While AI may take time to meet these expectations, it will in the short-term influence the following post-COVID shifts in the banking industry.

Consume less; produce more

It is quite clear that many of the branches that have closed for the pandemic will not open again: one report says this figure could be as high as 30 percent in Europe. With fewer branches and shrinking footfalls, banks will see a spike in transactions on digital channels. AI will have a huge role to play in maintaining the quality of experience (and advisory) on these channels.

Thanks to “no-touch” and social distancing, face-to-face interactions with relationship Managers (RM) will also dwindle, to be replaced by video calls with RMs, who may be assisted by chatbots armed with tools and insights promoting better, more confident, engagement. In this way, AI will help banks achieve increased communication in spite of less interaction.

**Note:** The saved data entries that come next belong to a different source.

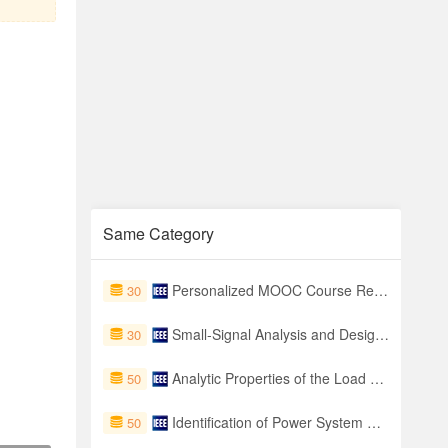
Same Category
Personalized MOOC Course Recommendation using Skill-Aware Hierarchical Learning Paths
30
Small-Signal Analysis and Design of Constant On-Time Controlled Buck Converters With Duty-Cycle-Independent Quality Factors
30
Analytic Properties of the Load Flow Problem
50
Identification of Power System Steady-State Security Regions Under Load Uncertainty
50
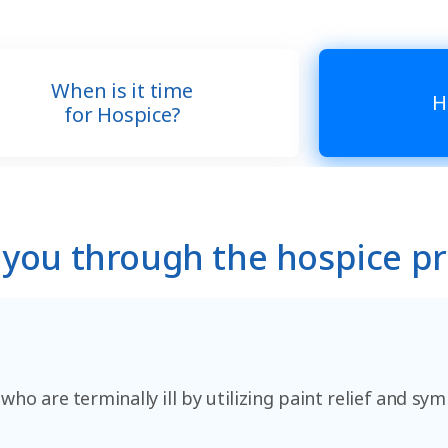
When is it time
H
for Hospice?
 you through the hospice p
 who are terminally ill by utilizing paint relief and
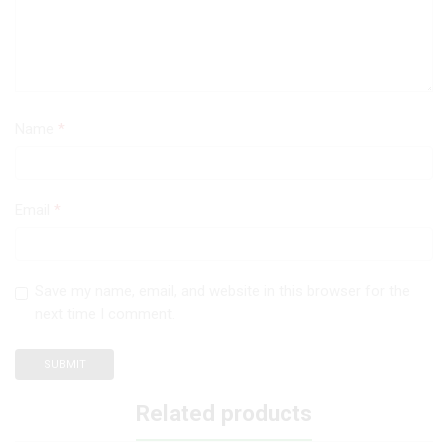
Name
*
Email
*
Save my name, email, and website in this browser for the
next time I comment.
Related products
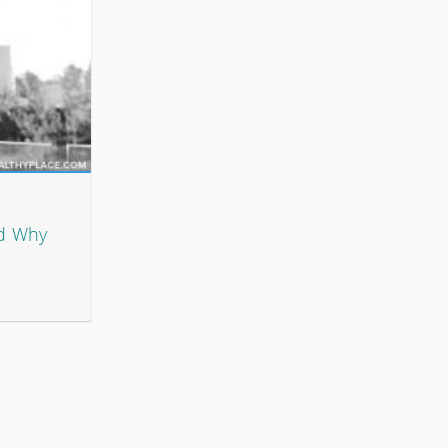
nd Why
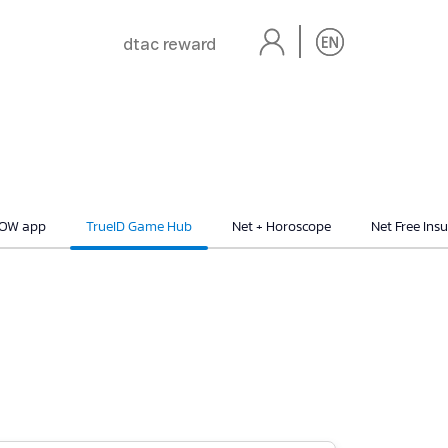
dtac reward
NOW app
TrueID Game Hub
Net + Horoscope
Net Free Ins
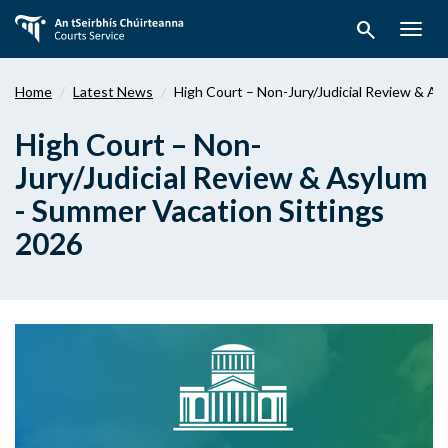
Skip
search
to
Togg
main
navig
content
Home
Latest News
High Court – Non-Jury/Judicial Review & As
High Court – Non-
Jury/Judicial Review & Asylum
- Summer Vacation Sittings
2026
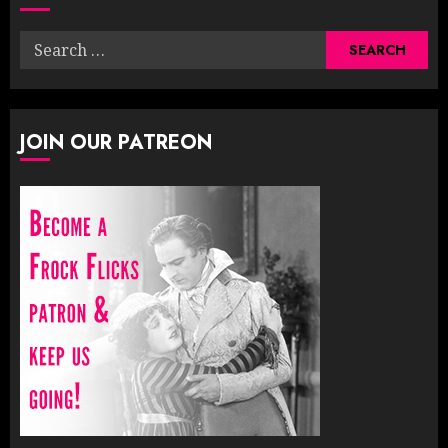
Search
for:
JOIN OUR PATREON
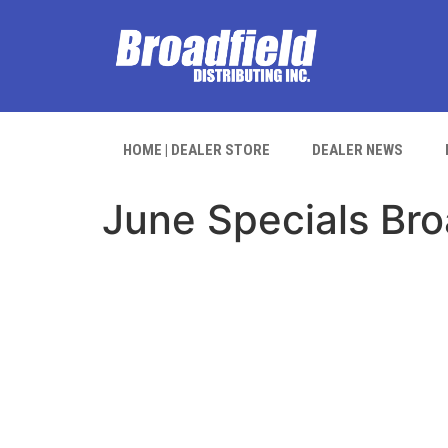
HOME | DEALER STORE
DEALER NEWS
June Specials Bro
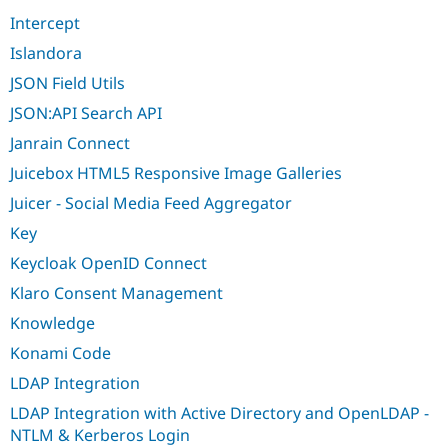
Intercept
Islandora
JSON Field Utils
JSON:API Search API
Janrain Connect
Juicebox HTML5 Responsive Image Galleries
Juicer - Social Media Feed Aggregator
Key
Keycloak OpenID Connect
Klaro Consent Management
Knowledge
Konami Code
LDAP Integration
LDAP Integration with Active Directory and OpenLDAP -
NTLM & Kerberos Login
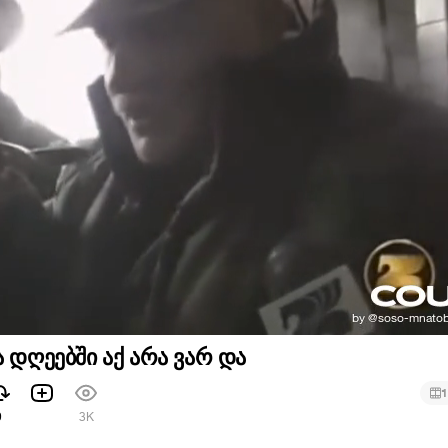
ა დღეებში აქ არა ვარ და
1
9
3K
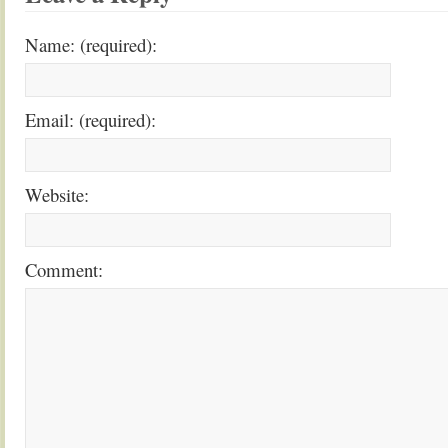
Name: (required):
Email: (required):
Website:
Comment:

AI will also help banks distil their unnecessarily long product lists into a smaller range of reimagined, risk-managed offerings. By making products more relevant to the post-COVID scenario, and simplifying associated processes, banks will end up doing the same amount of business, if not more, with fewer products. 

Forget selective; adopt comprehensive

All the solutions under the AI umbrella will come together to achieve comprehensive banking automation. Machine learning (ML), deep learning (DL), chatbots, robotic process automation (RPA) and advanced insights will deliver fully digital banking, including digital onboarding, digital transacting, digital delivery, and even digital closure (which is still manual and paper intensive).  And digitisation will not be limited to financial transactions alone; even routine queries that were previously handled in a branch or call centre will be attended to by a chatbot with complete context and traceability.

Broaden the use cases

Banks will witness broader, more sophisticated application of AI in common use cases, going forward.

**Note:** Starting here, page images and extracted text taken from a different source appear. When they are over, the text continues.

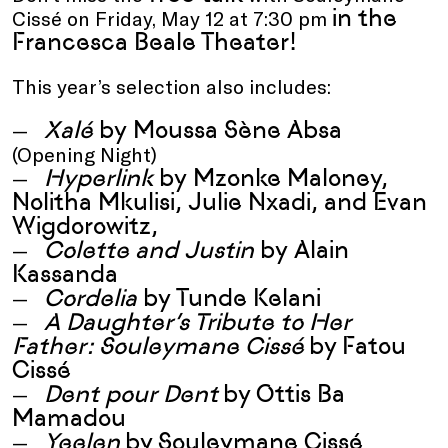
in the
Cissé on Friday, May 12 at 7:30 pm
Francesca Beale Theater!
This year’s selection also includes:
Xalé
by
Moussa Sène Absa
(Opening Night)
Hyperlink
by Mzonke Maloney,
Nolitha Mkulisi, Julie Nxadi, and Evan
Wigdorowitz,
Colette and Justin
by Alain
Kassanda
Cordelia
by
Tunde Kelani
A Daughter’s Tribute to Her
Father: Souleymane Cissé
by
Fatou
Cissé
Dent pour Dent
by
Ottis Ba
Mamadou
Yeelen
by
Souleymane Cissé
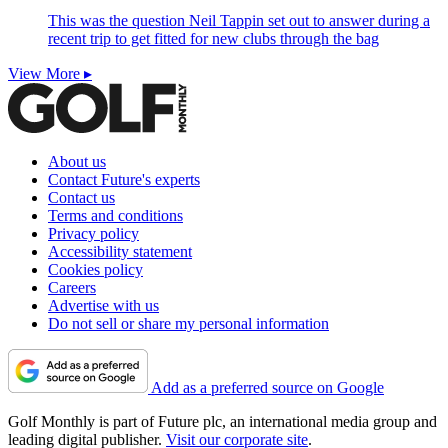
This was the question Neil Tappin set out to answer during a
recent trip to get fitted for new clubs through the bag
View More ▸
About us
Contact Future's experts
Contact us
Terms and conditions
Privacy policy
Accessibility statement
Cookies policy
Careers
Advertise with us
Do not sell or share my personal information
Add as a preferred source on Google
Golf Monthly is part of Future plc, an international media group and
leading digital publisher.
Visit our corporate site
.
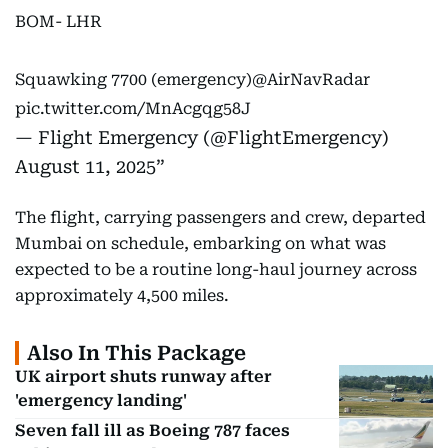
BOM- LHR
Squawking 7700 (emergency)
@AirNavRadar
pic.twitter.com/MnAcgqg58J
— Flight Emergency (@FlightEmergency)
August 11, 2025
The flight, carrying passengers and crew, departed
Mumbai on schedule, embarking on what was
expected to be a routine long-haul journey across
approximately 4,500 miles.
Also In This Package
UK airport shuts runway after
'emergency landing'
Seven fall ill as Boeing 787 faces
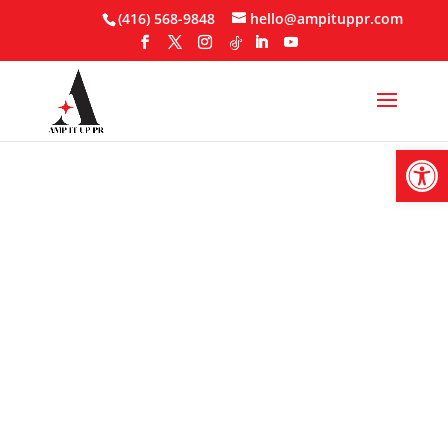
Skip
(416) 568-9848
hello@ampituppr.com
to
content
Open
AI In PR Is No
Longer Optional ,
See Why..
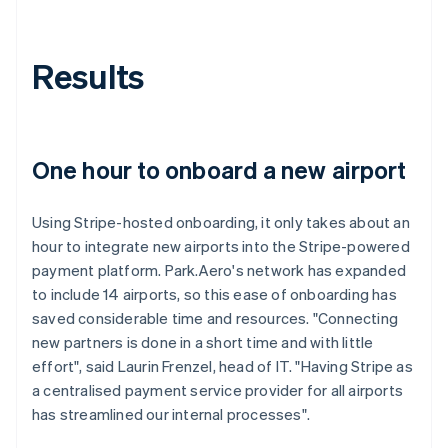
Results
One hour to onboard a new airport
Using Stripe-hosted onboarding, it only takes about an
hour to integrate new airports into the Stripe-powered
payment platform. Park.Aero's network has expanded
to include 14 airports, so this ease of onboarding has
saved considerable time and resources. "Connecting
new partners is done in a short time and with little
effort", said Laurin Frenzel, head of IT. "Having Stripe as
a centralised payment service provider for all airports
has streamlined our internal processes".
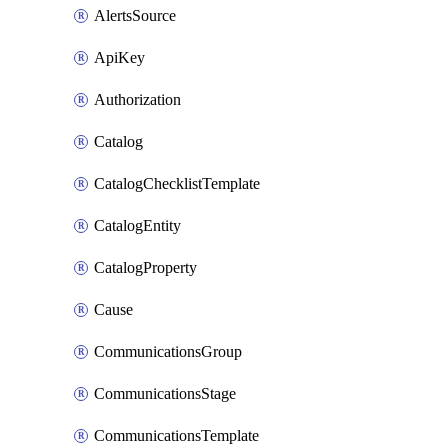
AlertsSource
ApiKey
Authorization
Catalog
CatalogChecklistTemplate
CatalogEntity
CatalogProperty
Cause
CommunicationsGroup
CommunicationsStage
CommunicationsTemplate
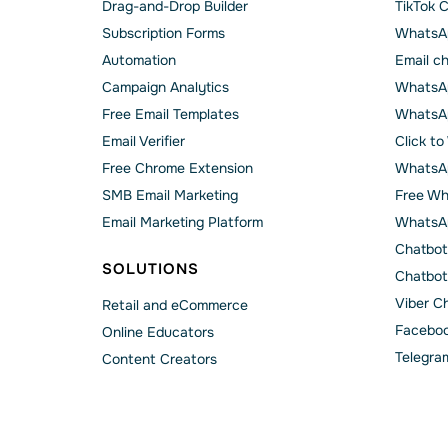
Drag-and-Drop Builder
TikTok 
Subscription Forms
WhatsA
Automation
Email c
Campaign Analytics
WhatsAp
Free Email Templates
WhatsA
Email Verifier
Click t
Free Chrome Extension
WhatsAp
SMB Email Marketing
Free Wh
Email Marketing Platform
WhatsA
Chatbot
SOLUTIONS
Chatbot
Viber C
Retail and eCommerce
Faceboo
Online Educators
Telegra
Content Creators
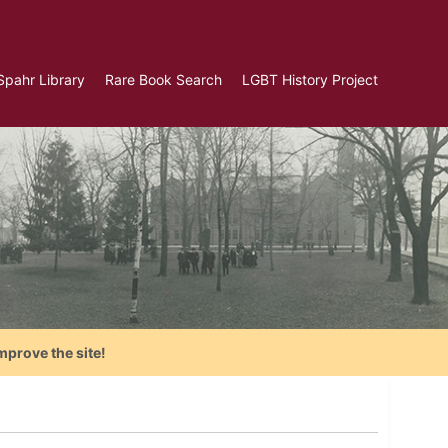
Spahr Library
Rare Book Search
LGBT History Project
mprove the site!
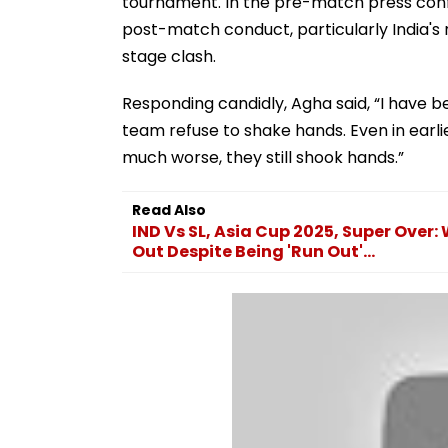
tournament. In the pre-match press con
post-match conduct, particularly India's
stage clash.
Responding candidly, Agha said, “I have b
team refuse to shake hands. Even in earl
much worse, they still shook hands.”
Read Also
IND Vs SL, Asia Cup 2025, Super Ove
Out Despite Being 'Run Out'...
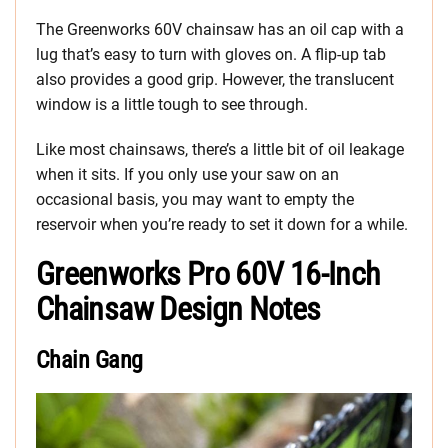
The Greenworks 60V chainsaw has an oil cap with a
lug that’s easy to turn with gloves on. A flip-up tab
also provides a good grip. However, the translucent
window is a little tough to see through.
Like most chainsaws, there’s a little bit of oil leakage
when it sits. If you only use your saw on an
occasional basis, you may want to empty the
reservoir when you’re ready to set it down for a while.
Greenworks Pro 60V 16-Inch
Chainsaw Design Notes
Chain Gang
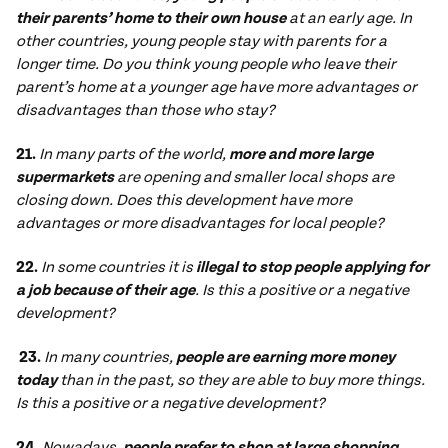
their parents’ home to their own house
at an early age. In
other countries, young people stay with parents for a
longer time. Do you think young people who leave their
parent’s home at a younger age have more advantages or
disadvantages than those who stay?
21.
In many parts of the world,
more and more large
supermarkets
are opening and smaller local shops are
closing down. Does this development have more
advantages or more disadvantages for local people?
22.
In some countries it is
illegal to stop people applying for
a job because of their age
. Is this a positive or a negative
development?
23.
In many countries,
people are earning more money
today
than in the past, so they are able to buy more things.
Is this a positive or a negative development?
24.
Nowadays,
people prefer to shop at large shopping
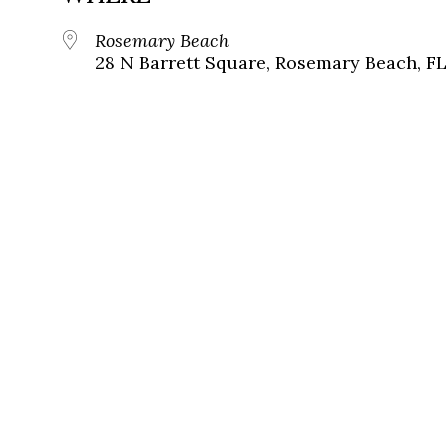
Rosemary Beach
28 N Barrett Square, Rosemary Beach, FL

  • ML for enhanced security: As digital transactions and consequently, cyber risks increase, AI will be used to enhance banking security to new levels. (Think voice-based customer authentication using machine learning solutions that can detect voice variations with time of day.) In corporate banking, voice may be used to authorise bank guarantees, letters of credit etc.
  • Deep learing to enhance fraud prevention: DL will support rapid risk scoring to ensure genuine transactions are not rejected. The solution will use transaction data of the past 5 to 10 years to respond in milliseconds.
  • Enforced (Robotic Process) Automation: With manpower and budgetary resources drying up in the pandemic, banks will be forced to automate to stay afloat. In the near future, RPA will be deployed extensively across the front, middle and back office, and at all touch points.
  • Hyper localization on the Internet of Things (IoT): By connecting with IoT devices, AI will enable banks to ramp up product sales locally; using information about preferences and location, it will present hyper-localised, hyper-personalised offers to customers.
  • Bots on unassisted channels: Employing “regular” conversation and even urban slang, intelligent chatbots will simulate human-to-human interactions to ease the migration to unassisted banking channels.

Rise above the front-middle-back office

AI will soon rise from an operational level to a strategic one, where it will amplify strategic management, from strategy planning and formulation to implementation and decision making. This means that banks’ leadership and top management will also be more hands-on with the technology in post-pandemic times.  AI’s time is here and the pandemic has accelerated interest in its application to every area of the banking process – not just trading.  Banks know what they want from AI, moreso than other sectors, and it will be fascinating to see how they use it innovate and compete over the comings years.